[[ INPUT DATA open ]]
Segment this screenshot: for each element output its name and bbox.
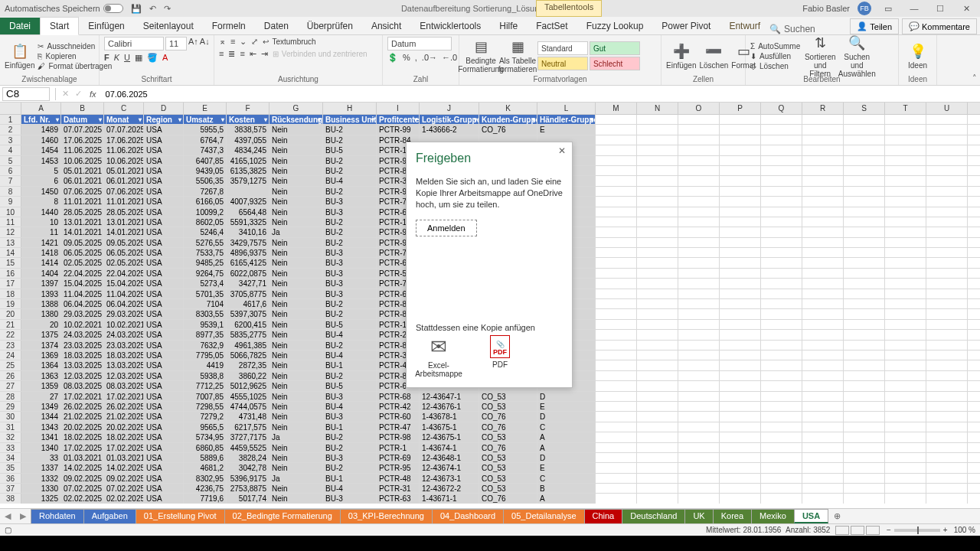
- cell[interactable]: 1359: [21, 381, 61, 390]
- cell[interactable]: 33: [21, 453, 61, 462]
- fill-button[interactable]: ⬇ Ausfüllen: [750, 52, 800, 60]
- cell[interactable]: BU-2: [323, 238, 377, 247]
- cell[interactable]: BU-3: [323, 453, 377, 462]
- row-32[interactable]: 32: [0, 432, 21, 442]
- row-22[interactable]: 22: [0, 330, 21, 339]
- cell[interactable]: A: [537, 494, 596, 503]
- cell[interactable]: 7267,8: [184, 187, 227, 196]
- cell[interactable]: 1453: [21, 156, 61, 165]
- sheet-Mexiko[interactable]: Mexiko: [751, 509, 795, 523]
- cell[interactable]: D: [537, 412, 596, 421]
- autosave-toggle[interactable]: Automatisches Speichern: [5, 4, 123, 13]
- font-size[interactable]: 11: [165, 37, 187, 51]
- cell[interactable]: 12-43675-1: [420, 432, 479, 442]
- cell[interactable]: USA: [144, 207, 184, 217]
- cell[interactable]: Nein: [270, 187, 323, 196]
- cell[interactable]: 18.02.2025: [104, 432, 144, 442]
- cell[interactable]: BU-3: [323, 289, 377, 298]
- cell[interactable]: D: [537, 453, 596, 462]
- cell[interactable]: 5017,74: [227, 494, 270, 503]
- cell[interactable]: 11: [21, 227, 61, 236]
- cell[interactable]: 10099,2: [184, 207, 227, 217]
- autosum-button[interactable]: Σ AutoSumme: [750, 42, 800, 51]
- cell[interactable]: CO_76: [479, 443, 537, 452]
- cell[interactable]: Nein: [270, 484, 323, 493]
- number-format[interactable]: Datum: [387, 37, 452, 51]
- row-6[interactable]: 6: [0, 166, 21, 175]
- cell[interactable]: Ja: [270, 227, 323, 236]
- col-J[interactable]: J: [420, 103, 479, 114]
- cell[interactable]: 3429,7575: [227, 238, 270, 247]
- cell[interactable]: 1325: [21, 494, 61, 503]
- col-E[interactable]: E: [184, 103, 227, 114]
- header-11[interactable]: Händler-Gruppe: [537, 115, 596, 124]
- cell[interactable]: D: [537, 392, 596, 401]
- cell[interactable]: Nein: [270, 299, 323, 308]
- cell[interactable]: 6764,7: [184, 135, 227, 145]
- minimize-icon[interactable]: —: [905, 4, 923, 13]
- col-O[interactable]: O: [678, 103, 720, 114]
- cell[interactable]: 07.02.2025: [61, 484, 104, 493]
- cell[interactable]: 12-43676-1: [420, 402, 479, 411]
- cell[interactable]: BU-2: [323, 371, 377, 380]
- cell[interactable]: BU-5: [323, 381, 377, 390]
- cell[interactable]: 1440: [21, 207, 61, 217]
- cell[interactable]: BU-2: [323, 341, 377, 350]
- sheet-Deutschland[interactable]: Deutschland: [622, 509, 685, 523]
- cell[interactable]: BU-2: [323, 299, 377, 308]
- cell[interactable]: 26.02.2025: [61, 402, 104, 411]
- cell[interactable]: 12.03.2025: [104, 371, 144, 380]
- col-T[interactable]: T: [885, 103, 926, 114]
- cell[interactable]: Nein: [270, 453, 323, 462]
- col-A[interactable]: A: [21, 103, 61, 114]
- cell[interactable]: Nein: [270, 156, 323, 165]
- cell[interactable]: 6217,575: [227, 422, 270, 432]
- cell[interactable]: 09.05.2025: [61, 238, 104, 247]
- cell[interactable]: 13.03.2025: [61, 360, 104, 370]
- cell[interactable]: 26.02.2025: [104, 402, 144, 411]
- cell[interactable]: 10.02.2021: [61, 320, 104, 329]
- sheet-02_Bedingte Formatierung[interactable]: 02_Bedingte Formatierung: [224, 509, 341, 523]
- cell[interactable]: 7007,85: [184, 392, 227, 401]
- shrink-font-icon[interactable]: A↓: [200, 37, 210, 51]
- header-0[interactable]: Lfd. Nr.: [21, 115, 61, 124]
- cell[interactable]: BU-3: [323, 207, 377, 217]
- header-7[interactable]: Business Unit: [323, 115, 377, 124]
- col-L[interactable]: L: [537, 103, 596, 114]
- share-button[interactable]: 👤Teilen: [850, 18, 899, 34]
- cell[interactable]: 7632,9: [184, 341, 227, 350]
- cell[interactable]: 4236,75: [184, 484, 227, 493]
- cell[interactable]: BU-3: [323, 392, 377, 401]
- tab-review[interactable]: Überprüfen: [298, 18, 362, 34]
- cell[interactable]: USA: [144, 443, 184, 452]
- login-button[interactable]: Anmelden: [416, 220, 477, 236]
- cell[interactable]: 3860,22: [227, 371, 270, 380]
- cell[interactable]: 6407,85: [184, 156, 227, 165]
- cell[interactable]: Nein: [270, 412, 323, 421]
- sheet-Korea[interactable]: Korea: [713, 509, 752, 523]
- cell[interactable]: Nein: [270, 360, 323, 370]
- cell[interactable]: 9565,5: [184, 422, 227, 432]
- row-17[interactable]: 17: [0, 279, 21, 288]
- col-S[interactable]: S: [844, 103, 885, 114]
- row-28[interactable]: 28: [0, 392, 21, 401]
- collapse-ribbon-icon[interactable]: ˄: [972, 73, 977, 83]
- cell[interactable]: 8602,05: [184, 217, 227, 227]
- formula-value[interactable]: 07.06.2025: [101, 90, 980, 99]
- cell[interactable]: 3579,1275: [227, 176, 270, 185]
- cancel-icon[interactable]: ✕: [59, 89, 72, 99]
- cell[interactable]: 05.01.2021: [61, 166, 104, 175]
- cell[interactable]: Nein: [270, 309, 323, 318]
- cell[interactable]: BU-3: [323, 197, 377, 206]
- cell[interactable]: Nein: [270, 145, 323, 155]
- cell[interactable]: 10: [21, 217, 61, 227]
- cell[interactable]: Nein: [270, 422, 323, 432]
- row-15[interactable]: 15: [0, 258, 21, 267]
- cell[interactable]: C: [537, 422, 596, 432]
- cell[interactable]: E: [537, 402, 596, 411]
- cell[interactable]: 13.01.2021: [104, 217, 144, 227]
- cell[interactable]: 4617,6: [227, 299, 270, 308]
- col-M[interactable]: M: [596, 103, 637, 114]
- cell[interactable]: 3705,8775: [227, 289, 270, 298]
- cell[interactable]: CO_76: [479, 125, 537, 134]
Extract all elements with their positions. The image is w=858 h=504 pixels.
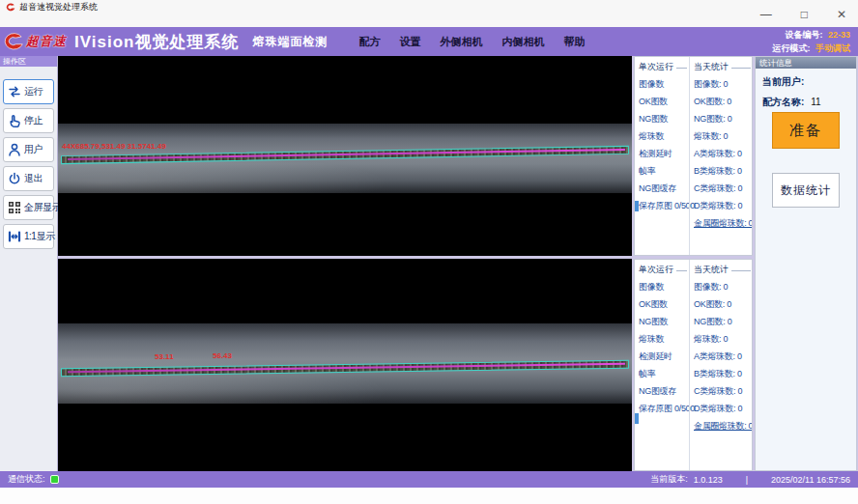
[[ INPUT DATA closed ]]
ACTIVITY -
Find all the lines with "icon" in the data and copy them.

SOLUTION TO THE EXERCISE -
- minimize-icon[interactable]: —: [905, 4, 923, 13]
- shrink-font-icon[interactable]: A↓: [200, 37, 210, 51]
- collapse-ribbon-icon[interactable]: ˄: [972, 73, 977, 83]
- cancel-icon[interactable]: ✕: [59, 89, 72, 99]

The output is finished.